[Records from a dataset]
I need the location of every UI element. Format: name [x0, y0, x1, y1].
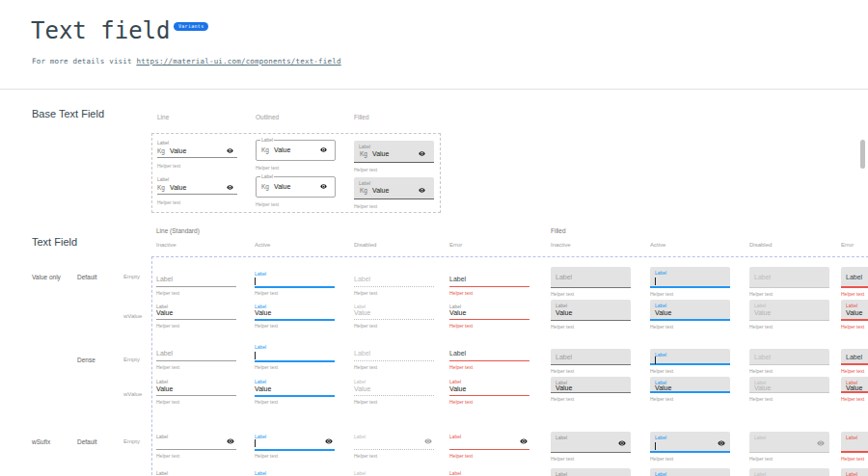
text-field[interactable]: LabelHelper text	[354, 271, 434, 302]
text-field[interactable]: LabelValueHelper text	[354, 304, 434, 334]
field-underline	[255, 319, 335, 321]
text-field[interactable]: LabelValueHelper text	[841, 300, 868, 332]
eye-icon	[320, 146, 327, 153]
field-label: Label	[754, 471, 766, 476]
text-field[interactable]: LabelHelper text	[354, 434, 434, 464]
eye-icon	[520, 437, 528, 445]
text-field[interactable]: LabelHelper text	[749, 432, 829, 464]
text-field[interactable]: LabelValueHelper text	[449, 470, 529, 476]
text-field[interactable]: LabelValueHelper text	[650, 377, 730, 405]
text-field[interactable]: LabelValueHelper text	[551, 300, 631, 332]
text-field[interactable]: LabelValueHelper text	[255, 379, 335, 410]
field-value: Value	[372, 150, 389, 157]
text-field[interactable]: LabelHelper text	[449, 344, 529, 375]
text-field[interactable]: LabelHelper text	[841, 267, 868, 300]
text-field[interactable]: LabelHelper text	[650, 349, 730, 377]
field-label: Label	[157, 140, 169, 145]
text-field[interactable]: LabelHelper text	[449, 271, 529, 302]
text-field[interactable]: LabelHelper text	[255, 344, 335, 375]
text-field[interactable]: LabelHelper text	[551, 349, 631, 377]
field-label: Label	[846, 274, 862, 280]
helper-text: Helper text	[749, 368, 773, 374]
text-field[interactable]: LabelValueHelper text	[551, 377, 631, 405]
text-field[interactable]: LabelHelper text	[749, 267, 829, 300]
text-field[interactable]: LabelHelper text	[156, 434, 236, 464]
helper-text: Helper text	[551, 396, 574, 402]
base-section-heading: Base Text Field	[32, 108, 104, 119]
text-field[interactable]: LabelValueHelper text	[749, 468, 829, 476]
text-field[interactable]: LabelValueHelper text	[156, 379, 236, 410]
helper-text: Helper text	[157, 163, 180, 169]
text-field[interactable]: LabelValueHelper text	[551, 468, 631, 476]
helper-text: Helper text	[256, 201, 279, 207]
scrollbar-thumb[interactable]	[860, 140, 865, 169]
text-field[interactable]: LabelValueHelper text	[354, 379, 434, 410]
row-variant-label: Empty	[123, 274, 140, 279]
text-field[interactable]: LabelHelper text	[449, 434, 529, 464]
text-field[interactable]: LabelValueHelper text	[449, 379, 529, 410]
text-field[interactable]: LabelHelper text	[551, 267, 631, 300]
helper-text: Helper text	[449, 364, 473, 370]
text-field[interactable]: LabelValueHelper text	[354, 470, 434, 476]
field-underline	[449, 319, 529, 320]
text-field[interactable]: LabelKgValueHelper text	[256, 140, 336, 172]
helper-text: Helper text	[354, 203, 377, 209]
field-label: Label	[846, 435, 857, 440]
text-field[interactable]: LabelHelper text	[354, 344, 434, 375]
text-field[interactable]: LabelHelper text	[255, 434, 335, 464]
text-field[interactable]: LabelHelper text	[156, 344, 236, 375]
text-field[interactable]: LabelKgValueHelper text	[354, 140, 434, 172]
doc-link[interactable]: https://material-ui.com/components/text-…	[136, 57, 340, 66]
text-field[interactable]: LabelValueHelper text	[255, 304, 335, 334]
helper-text: Helper text	[156, 399, 179, 405]
field-cursor	[255, 278, 256, 285]
text-field[interactable]: LabelValueHelper text	[449, 304, 529, 334]
text-field[interactable]: LabelKgValueHelper text	[157, 140, 237, 172]
field-cursor	[655, 442, 656, 450]
field-label: Label	[754, 354, 771, 360]
text-field[interactable]: LabelHelper text	[650, 267, 730, 300]
row-variant-label: wValue	[123, 313, 142, 319]
text-field[interactable]: LabelKgValueHelper text	[256, 176, 336, 209]
field-underline	[449, 360, 529, 361]
field-label: Label	[260, 137, 274, 143]
field-label: Label	[846, 303, 857, 308]
text-field[interactable]: LabelHelper text	[255, 271, 335, 302]
field-label: Label	[449, 379, 461, 384]
text-field[interactable]: LabelValueHelper text	[749, 377, 829, 405]
eye-icon	[227, 184, 233, 191]
text-field[interactable]: LabelValueHelper text	[255, 470, 335, 476]
text-field[interactable]: LabelKgValueHelper text	[157, 176, 237, 209]
text-field[interactable]: LabelHelper text	[551, 432, 631, 464]
row-variant-label: Empty	[123, 438, 140, 444]
text-field[interactable]: LabelValueHelper text	[650, 300, 730, 332]
helper-text: Helper text	[354, 290, 377, 296]
text-field[interactable]: LabelValueHelper text	[156, 304, 236, 334]
text-field[interactable]: LabelKgValueHelper text	[354, 176, 434, 209]
field-label: Label	[255, 271, 266, 277]
text-field[interactable]: LabelHelper text	[841, 349, 868, 377]
field-value: Value	[156, 309, 173, 316]
text-field[interactable]: LabelHelper text	[650, 432, 730, 464]
field-value: Value	[449, 309, 466, 316]
text-field[interactable]: LabelHelper text	[156, 271, 236, 302]
field-label: Label	[156, 350, 173, 357]
text-field[interactable]: LabelHelper text	[841, 432, 868, 464]
text-field[interactable]: LabelValueHelper text	[841, 377, 868, 405]
field-underline	[449, 449, 529, 450]
text-field[interactable]: LabelValueHelper text	[749, 300, 829, 332]
field-label: Label	[156, 434, 168, 439]
text-field[interactable]: LabelHelper text	[749, 349, 829, 377]
field-label: Label	[556, 354, 572, 360]
field-underline	[354, 286, 434, 287]
field-value: Value	[354, 385, 370, 392]
text-field[interactable]: LabelValueHelper text	[156, 470, 236, 476]
row-group-label: wSufix	[32, 438, 50, 445]
eye-icon	[419, 187, 425, 194]
text-field[interactable]: LabelValueHelper text	[650, 468, 730, 476]
design-canvas: Text field Variants For more details vis…	[0, 0, 868, 476]
field-cursor	[255, 352, 256, 359]
text-field[interactable]: LabelValueHelper text	[841, 468, 868, 476]
field-underline	[156, 360, 236, 361]
helper-text: Helper text	[841, 324, 864, 330]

ASSIGNMENT.
Check the records above and copy each line that has the string "Empty".

FINISHED EXERCISE.
row-variant-label: Empty	[123, 274, 140, 279]
row-variant-label: Empty	[123, 438, 140, 444]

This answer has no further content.